__About this task__. Write out the listing exactly, dropping any picture it contains.

__Task material__.
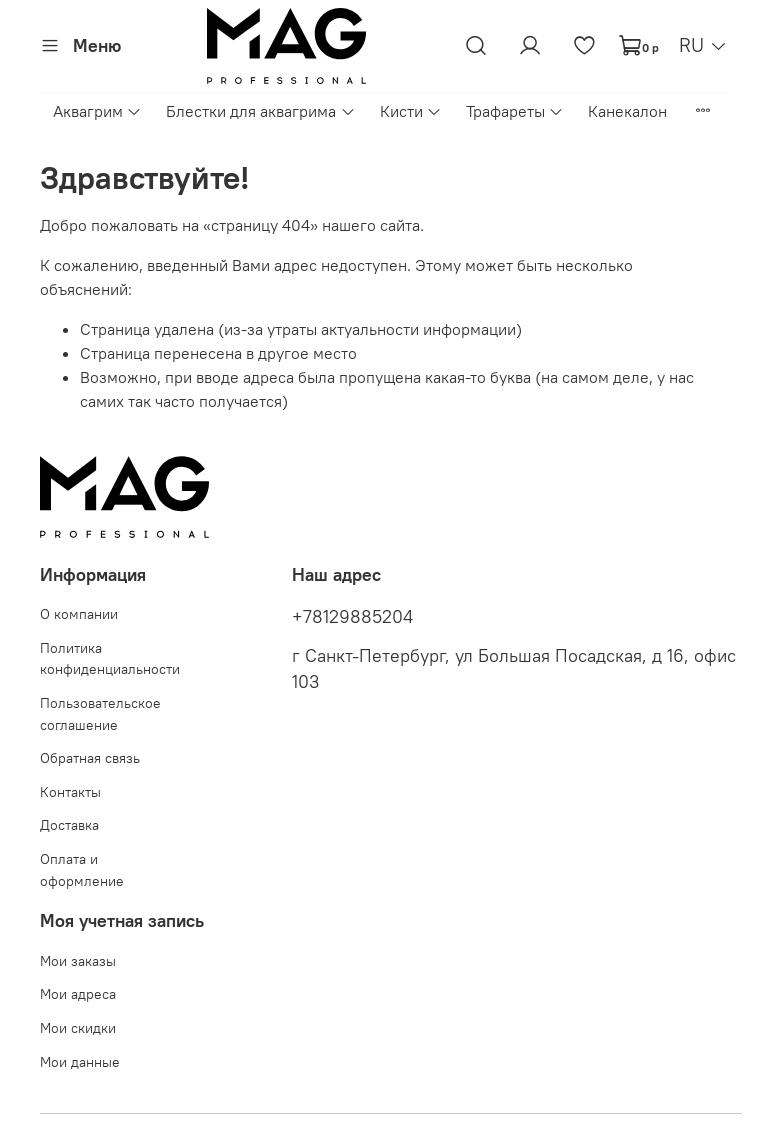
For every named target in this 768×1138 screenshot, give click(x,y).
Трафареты (515, 111)
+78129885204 (352, 617)
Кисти (411, 111)
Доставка (69, 825)
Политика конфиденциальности (110, 659)
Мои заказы (78, 961)
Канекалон (627, 111)
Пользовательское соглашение (100, 714)
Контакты (70, 792)
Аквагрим (97, 111)
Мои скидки (78, 1028)
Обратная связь (90, 758)
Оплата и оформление (82, 870)
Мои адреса (78, 994)
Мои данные (80, 1062)
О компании (79, 614)
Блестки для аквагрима (260, 111)
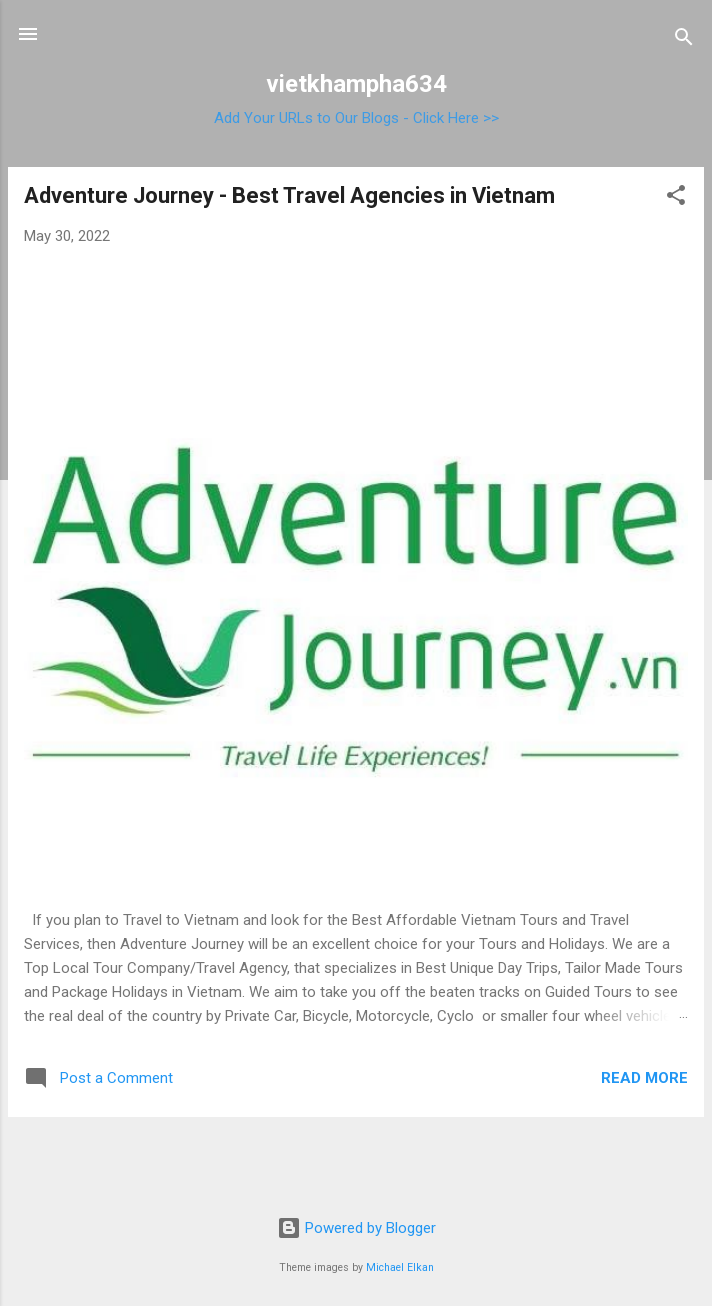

__Exercise output__.
For every named target in this 768×1138 screenshot, give click(x,y).
Трафареты (515, 111)
+78129885204 (352, 617)
Кисти (411, 111)
Доставка (69, 825)
Политика конфиденциальности (110, 659)
Мои заказы (78, 961)
Канекалон (627, 111)
Пользовательское соглашение (100, 714)
Контакты (70, 792)
Аквагрим (97, 111)
Мои скидки (78, 1028)
Обратная связь (90, 758)
Оплата и оформление (82, 870)
Мои адреса (78, 994)
Мои данные (80, 1062)
О компании (79, 614)
Блестки для аквагрима (260, 111)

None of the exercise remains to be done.